Just to understand, when thinking about supporting environments, would it make sense to be compatible with the Gymnasium interface? Gym is the default standard when creating environments for imitation learning and reinforcement learning research and it includes reset and step methods as well as very general state and action spaces.

If I am understanding correctly, the work to support a new environment would be the implementation of wrappers that connect the observations provided by the environment and the model’s actions with the observations provided by the sensor modules to, e.g., transform an image provided by the environment in a patch.

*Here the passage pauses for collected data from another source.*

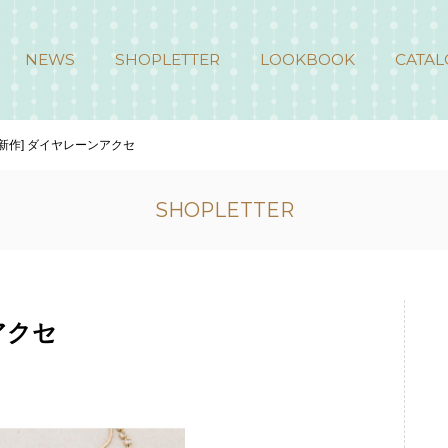
NEWS
SHOPLETTER
LOOKBOOK
CATAL
月新作] ダイヤレーンアクセ
SHOPLETTER
アクセ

Does this make sense? or am I missing the issue?

Hi @sergioval,

I think we are seeing the same word used to describe different concepts. “Environment” in Gymnasium is not the same as “environment” in Monty.

For example, the Gymnasium env.step(action):

observation, reward, terminated, truncated, info = env.step(action)

The Gymnasium API assumes that an environment step can return a reward.

In tbp.monty, the environment has no faculty to convey any reward. It only provides observations and proprioceptive state. The reward, if any, would need to be decided in Monty (the intelligence part of the framework). This is an example of a pretty significant mismatch between the APIs, and I’m not sure I know how to reconcile it.

The existing tbp.monty environment API is heavily inspired by reinforcement learning, so we do have similar methods like .step() and .reset(). (The API will be defined in terms of protocols imminently, in the scope of refactor!: split `EmbodiedEnvironment` into protocols by AgentRev · Pull Request #672 · thousandbrainsproject/tbp.monty · GitHub).

I don’t have a clear idea of what in Monty could correspond to Gymnasium’s “environment.”

Regarding the work to support a new environment, we have the Using Monty in a Custom Application tutorial, which describes some of what’s required.

I would phrase the work as connecting observations from the environment to the sensor modules’ inputs, and connecting actions from the motor system to the environment’s inputs. Also, the proprioceptive state output from the environment needs to be connected to the motor system input.

There is a complication: our EnvironmentInterface applies transforms to the environment’s observations before passing them to the sensor modules. We expect to move that functionality into the sensor modules themselves eventually, but for now, it is the responsibility of an EnvironmentInterface. Also, the other complication is that we have a thing called EnvironmentInterface, a thing called a Simulator, and a thing called Environment. There is a historical path for how we got here, and our goal is to eventually remove the EnvironmentInterface entirely once we migrate all its functionality. Still, for now, we have all three concepts, and transforms happen in an EnvironmentInterface.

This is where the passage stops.